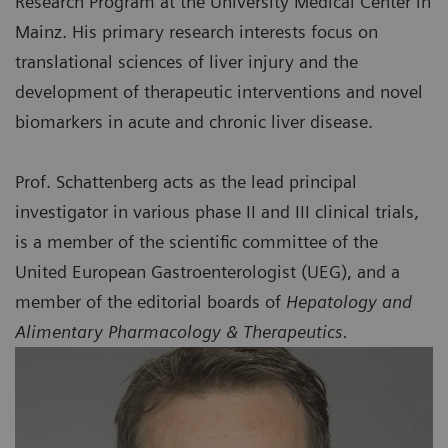
Research Program at the University Medical Center in
Mainz. His primary research interests focus on
translational sciences of liver injury and the
development of therapeutic interventions and novel
biomarkers in acute and chronic liver disease.
Prof. Schattenberg acts as the lead principal
investigator in various phase II and III clinical trials,
is a member of the scientific committee of the
United European Gastroenterologist (UEG), and a
member of the editorial boards of
Hepatology and
Alimentary Pharmacology & Therapeutics.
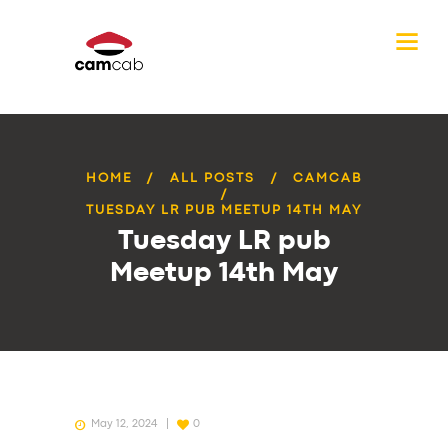
HOME
ALL POSTS
CAMCAB
TUESDAY LR PUB MEETUP 14TH MAY
Tuesday LR pub
Meetup 14th May
May 12, 2024
0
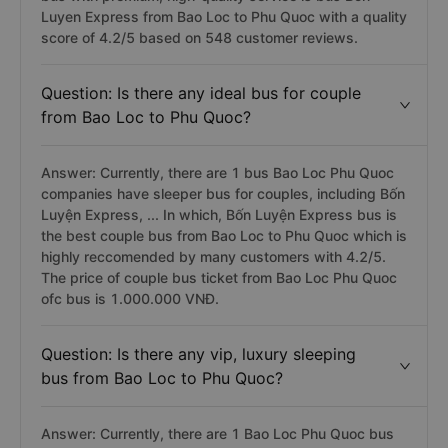
Luyen Express from Bao Loc to Phu Quoc with a quality
score of 4.2/5 based on 548 customer reviews.
Question: Is there any ideal bus for couple
from Bao Loc to Phu Quoc?
Answer: Currently, there are 1 bus Bao Loc Phu Quoc
companies have sleeper bus for couples, including Bốn
Luyện Express, ... In which, Bốn Luyện Express bus is
the best couple bus from Bao Loc to Phu Quoc which is
highly reccomended by many customers with 4.2/5.
The price of couple bus ticket from Bao Loc Phu Quoc
ofc bus is 1.000.000 VNĐ.
Question: Is there any vip, luxury sleeping
bus from Bao Loc to Phu Quoc?
Answer: Currently, there are 1 Bao Loc Phu Quoc bus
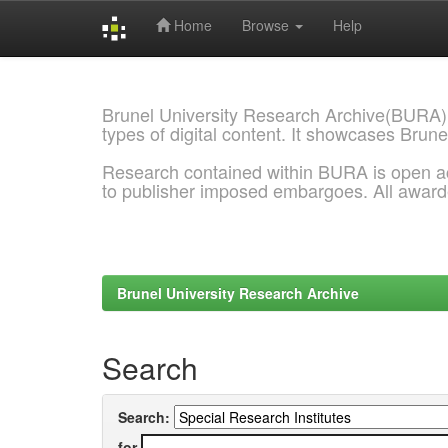
Home
Browse
Help
Skip
navigation
Brunel University Research Archive(BURA)
types of digital content. It showcases Brune
Research contained within BURA is open a
to publisher imposed embargoes. All awar
Brunel University Research Archive
Search
Search:
for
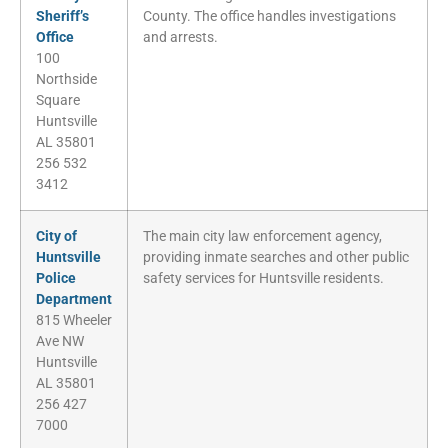
Sheriff’s
County. The office handles investigations
Office
and arrests.
100
Northside
Square
Huntsville
AL 35801
256 532
3412
City of
The main city law enforcement agency,
Huntsville
providing inmate searches and other public
Police
safety services for Huntsville residents.
Department
815 Wheeler
Ave NW
Huntsville
AL 35801
256 427
7000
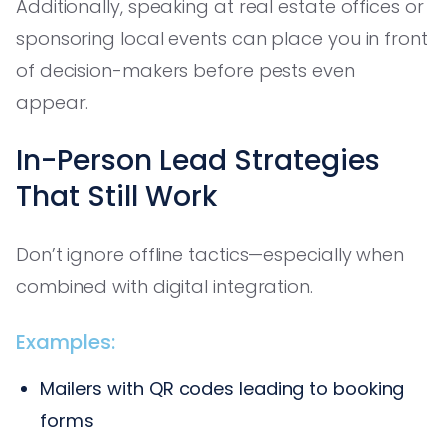
Additionally, speaking at real estate offices or
sponsoring local events can place you in front
of decision-makers before pests even
appear.
In-Person Lead Strategies
That Still Work
Don’t ignore offline tactics—especially when
combined with digital integration.
Examples:
Mailers with QR codes leading to booking
forms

> _Your objective_
Exactly the lines from the line with "ofc bus is 1.000.000 VNĐ." through the last line of the listing, both included, should be extracted, and the pictures left behind.

> _Output below_
ofc bus is 1.000.000 VNĐ.
Question: Is there any vip, luxury sleeping
bus from Bao Loc to Phu Quoc?
Answer: Currently, there are 1 Bao Loc Phu Quoc bus
Home
Browse
Help
Skip
navigation
Brunel University Research Archive(BURA)
types of digital content. It showcases Brune
Research contained within BURA is open a
to publisher imposed embargoes. All awar
Brunel University Research Archive
Search
Search:
for
Sheriff’s
County. The office handles investigations
Office
and arrests.
100
Northside
Square
Huntsville
AL 35801
256 532
3412
City of
The main city law enforcement agency,
Huntsville
providing inmate searches and other public
Police
safety services for Huntsville residents.
Department
815 Wheeler
Ave NW
Huntsville
AL 35801
256 427
7000
Additionally, speaking at real estate offices or
sponsoring local events can place you in front
of decision-makers before pests even
appear.
In-Person Lead Strategies
That Still Work
Don’t ignore offline tactics—especially when
combined with digital integration.
Examples:
Mailers with QR codes leading to booking
forms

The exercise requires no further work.